Support on the right has withered — but will progressive groups step in as allies, given that their early suspicions seem to have been well-founded?
If the answer is “no,” Zioness’ work will be harder at the beginning, said Shaul Kelner, a professor at Vanderbilt University who studies social justice movements.
One such progressive Jewish group is T’ruah: The Rabbinic Call for Human Rights. T’ruah is Zionist – they support a Jewish state alongside a Palestinian one – and also campaigns against mass incarceration and family separation, partnering with major organizations like the ACLU.
T’ruah executive director Rabbi Jill Jacobs said she was still skeptical of Zioness’s strategy.
“My perception of Zioness is about showing up at protests with the signs, not around long-term relationships,” she told the Forward. “It’s those relationships that allow you to have complicated conversations around Israel.”
Zioness’s board features Jewish liberals, such as former Clinton White House communications director Ann Lewis and onetime Democratic congressional candidate Erin Schrode. But it’s impossible to know who’s funding it now. Since it’s so new, it’s not yet required to share financial records.
“Other progressive groups are going to be looking at [the funding,] and that will probably influence whether they’re going to work with them or not,” Kelner predicted.
Berman said that the money to hire Pildis came from “an anonymous liberal Jewish philanthropist.” She refused to disclose their identity because she didn’t want Pildis to find out. Pildis said she didn’t know who it was.
Zioness’s next stage, Berman said, involves helping members advocate for specific issues they care about - providing them with policy memos and campaign strategies.
Some chapters are already active. One has joined the Florida Hate Crime Coalition.
Pildis has been hired to train Zioness members to be activists on domestic issues like gun control and reproductive rights. She will teach them how to engage with elected officials and form partnerships with other advocacy groups.
But what Zioness won’t do, say Pildis and Berman, is advocate for Israel – unless someone else brings it up first.
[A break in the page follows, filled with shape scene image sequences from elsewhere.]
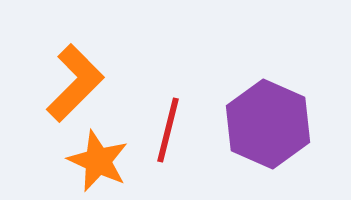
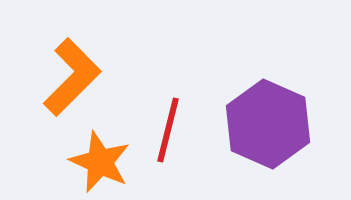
orange L-shape: moved 3 px left, 6 px up
orange star: moved 2 px right, 1 px down
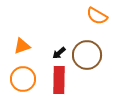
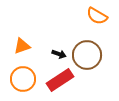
black arrow: moved 1 px down; rotated 120 degrees counterclockwise
red rectangle: moved 1 px right; rotated 56 degrees clockwise
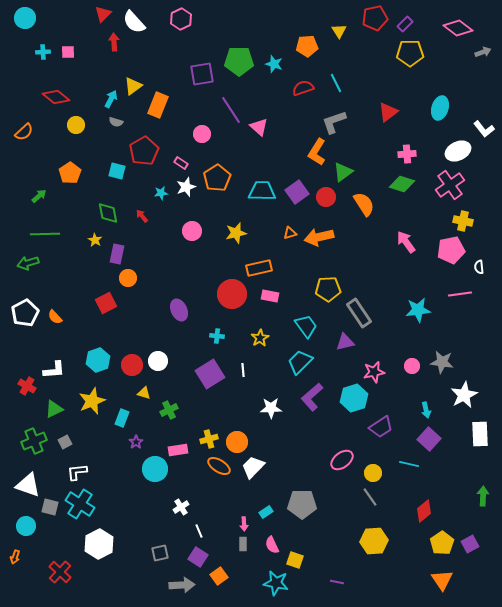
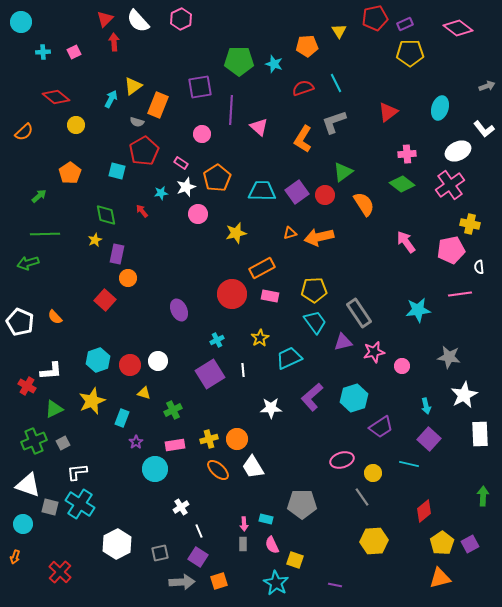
red triangle at (103, 14): moved 2 px right, 5 px down
cyan circle at (25, 18): moved 4 px left, 4 px down
white semicircle at (134, 22): moved 4 px right, 1 px up
purple rectangle at (405, 24): rotated 21 degrees clockwise
pink square at (68, 52): moved 6 px right; rotated 24 degrees counterclockwise
gray arrow at (483, 52): moved 4 px right, 34 px down
purple square at (202, 74): moved 2 px left, 13 px down
purple line at (231, 110): rotated 36 degrees clockwise
gray semicircle at (116, 122): moved 21 px right
orange L-shape at (317, 152): moved 14 px left, 13 px up
green diamond at (402, 184): rotated 20 degrees clockwise
red circle at (326, 197): moved 1 px left, 2 px up
green diamond at (108, 213): moved 2 px left, 2 px down
red arrow at (142, 216): moved 5 px up
yellow cross at (463, 221): moved 7 px right, 3 px down
pink circle at (192, 231): moved 6 px right, 17 px up
yellow star at (95, 240): rotated 16 degrees clockwise
orange rectangle at (259, 268): moved 3 px right; rotated 15 degrees counterclockwise
yellow pentagon at (328, 289): moved 14 px left, 1 px down
red square at (106, 303): moved 1 px left, 3 px up; rotated 20 degrees counterclockwise
white pentagon at (25, 313): moved 5 px left, 9 px down; rotated 20 degrees counterclockwise
cyan trapezoid at (306, 326): moved 9 px right, 4 px up
cyan cross at (217, 336): moved 4 px down; rotated 32 degrees counterclockwise
purple triangle at (345, 342): moved 2 px left
cyan trapezoid at (300, 362): moved 11 px left, 4 px up; rotated 20 degrees clockwise
gray star at (442, 362): moved 7 px right, 5 px up
red circle at (132, 365): moved 2 px left
pink circle at (412, 366): moved 10 px left
white L-shape at (54, 370): moved 3 px left, 1 px down
pink star at (374, 372): moved 20 px up
green cross at (169, 410): moved 4 px right
cyan arrow at (426, 410): moved 4 px up
gray square at (65, 442): moved 2 px left, 1 px down
orange circle at (237, 442): moved 3 px up
pink rectangle at (178, 450): moved 3 px left, 5 px up
pink ellipse at (342, 460): rotated 20 degrees clockwise
orange ellipse at (219, 466): moved 1 px left, 4 px down; rotated 10 degrees clockwise
white trapezoid at (253, 467): rotated 75 degrees counterclockwise
gray line at (370, 497): moved 8 px left
cyan rectangle at (266, 512): moved 7 px down; rotated 48 degrees clockwise
cyan circle at (26, 526): moved 3 px left, 2 px up
white hexagon at (99, 544): moved 18 px right
orange square at (219, 576): moved 5 px down; rotated 18 degrees clockwise
orange triangle at (442, 580): moved 2 px left, 2 px up; rotated 50 degrees clockwise
purple line at (337, 582): moved 2 px left, 3 px down
cyan star at (276, 583): rotated 20 degrees clockwise
gray arrow at (182, 585): moved 3 px up
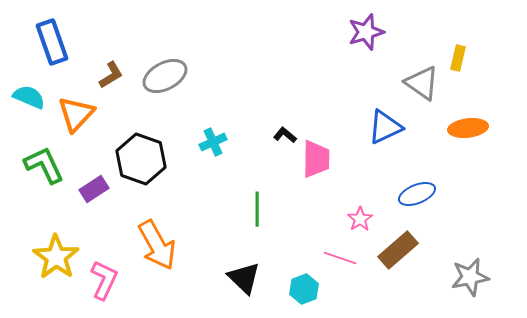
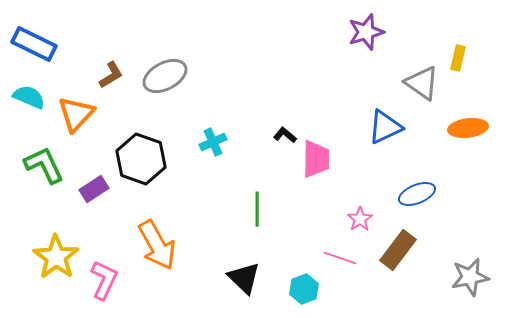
blue rectangle: moved 18 px left, 2 px down; rotated 45 degrees counterclockwise
brown rectangle: rotated 12 degrees counterclockwise
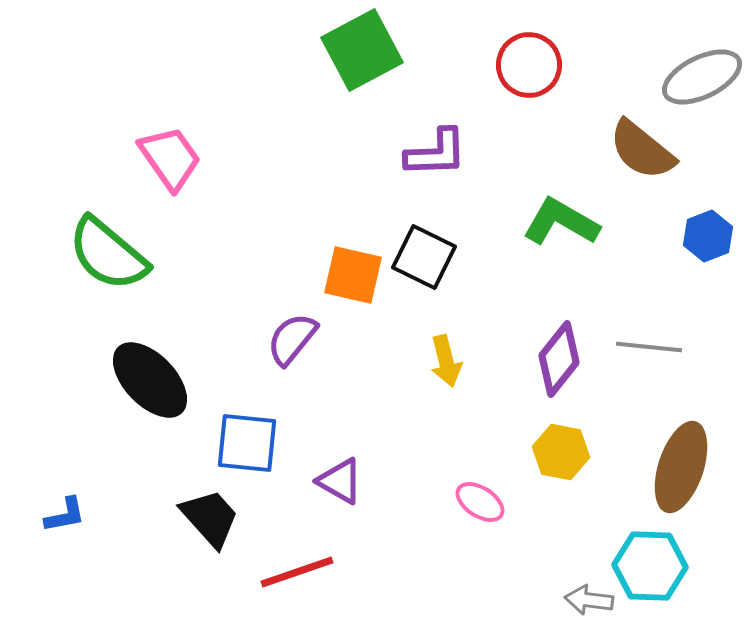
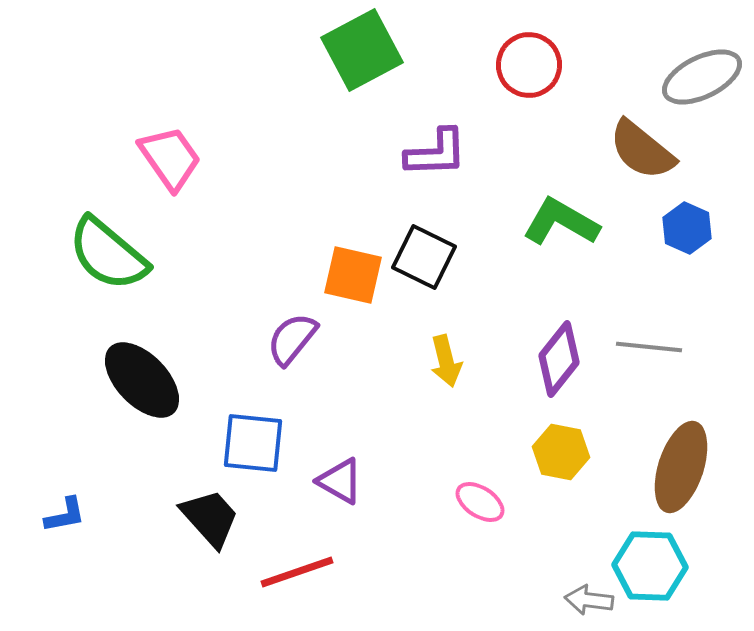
blue hexagon: moved 21 px left, 8 px up; rotated 15 degrees counterclockwise
black ellipse: moved 8 px left
blue square: moved 6 px right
“We’ve been really clear from day one – we don’t exist just to debate the Israeli-Palestinian conflict,” Berman said.
Kelner said Zioness has a chance to be a long-term success even if other liberal groups keep their distance.
“It’s a matter of doing the hard organizing work to transform the base level of demand into people actually signing up,” he said. “Then it doesn’t matter what the origin story is, because they have the power of numbers behind them.”